Monseñor González explicó que durante estos días, la comunidad cristiana transita espiritualmente, recordando y haciendo memoria de los últimos momentos de Jesús, desde la entrega de su vida hasta su muerte y gloriosa resurrección. Subrayó que este acontecimiento constituye el núcleo fundamental de la fe, trascendiendo la mera conmemoración de un hecho pasado para vivirse como una realidad presente en las circunstancias actuales.

«Cada año nos sentimos profundamente unidos como Iglesia a Jesús, quien siempre tiene un mensaje particular para cada uno y un mensaje general para todos», afirmó el obispo.
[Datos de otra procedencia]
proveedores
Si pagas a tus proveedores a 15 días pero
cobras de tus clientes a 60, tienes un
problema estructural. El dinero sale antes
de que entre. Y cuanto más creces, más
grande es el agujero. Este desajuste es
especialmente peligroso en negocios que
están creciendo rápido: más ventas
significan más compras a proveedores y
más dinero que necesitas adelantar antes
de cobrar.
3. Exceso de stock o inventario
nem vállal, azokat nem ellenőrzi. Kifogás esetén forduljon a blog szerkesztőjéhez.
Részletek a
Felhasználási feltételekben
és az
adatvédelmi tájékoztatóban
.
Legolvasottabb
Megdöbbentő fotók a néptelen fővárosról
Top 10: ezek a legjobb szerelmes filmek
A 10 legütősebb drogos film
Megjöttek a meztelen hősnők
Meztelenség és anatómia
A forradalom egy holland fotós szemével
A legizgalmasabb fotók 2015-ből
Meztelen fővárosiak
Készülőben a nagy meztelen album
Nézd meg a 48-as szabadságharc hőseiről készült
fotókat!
En este sentido, señaló que el propósito primordial de la Semana Santa radica en la renovación de la fe, la esperanza y el amor en Dios.
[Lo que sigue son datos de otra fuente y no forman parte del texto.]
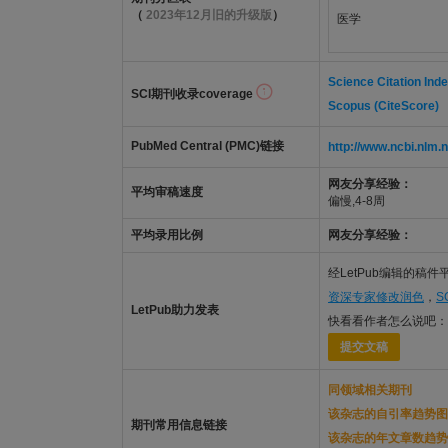
（
2023年12月旧的升级版
）
医学
Science Citation Ind
SCI期刊收录coverage
Scopus (CiteScore)
PubMed Central (PMC)链接
http://www.ncbi.nl
网友分享经验：
平均审稿速度
偏慢,4-8周
平均录用比例
网友分享经验：
经LetPub编辑的稿
资深专家修改润色
，
S
LetPub助力发表
快看看作者怎么说吧：
提交文稿
同领域相关期刊
该杂志的自引率趋势图
期刊常用信息链接
该杂志的年文章数趋势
En su mensaje pascual, Monseñor González dirigió una invitación a todos a acercarse a Dios, a quien identificó como la fuente de una esperanza certera. Contrastó esta esperanza divina con la esperanza depositada en los seres humanos, susceptible a la desilusión y la desesperanza. «Cuando uno deposita su esperanza en Dios, encuentra incluso en los momentos más difíciles de la vida una razón para vivir, una fuerza para seguir luchando y para reafirmar valores fundamentales como la vida, la fe, la familia y la verdad», enfatizó.

Finalmente, el obispo de Mercedes extendió sus deseos de una bendecida Semana Santa a toda la comunidad, anhelando que aquellos que se reunieron en familia disfrutaran de esos momentos, que quienes descansaron pudieran hacerlo verdaderamente y que la vivencia de la fe se compartiera con alegría y esperanza.

Concluyó expresando su anhelo de que esta experiencia arraigada en el corazón impulse a continuar actuando en nombre de Dios para el bienestar de todos.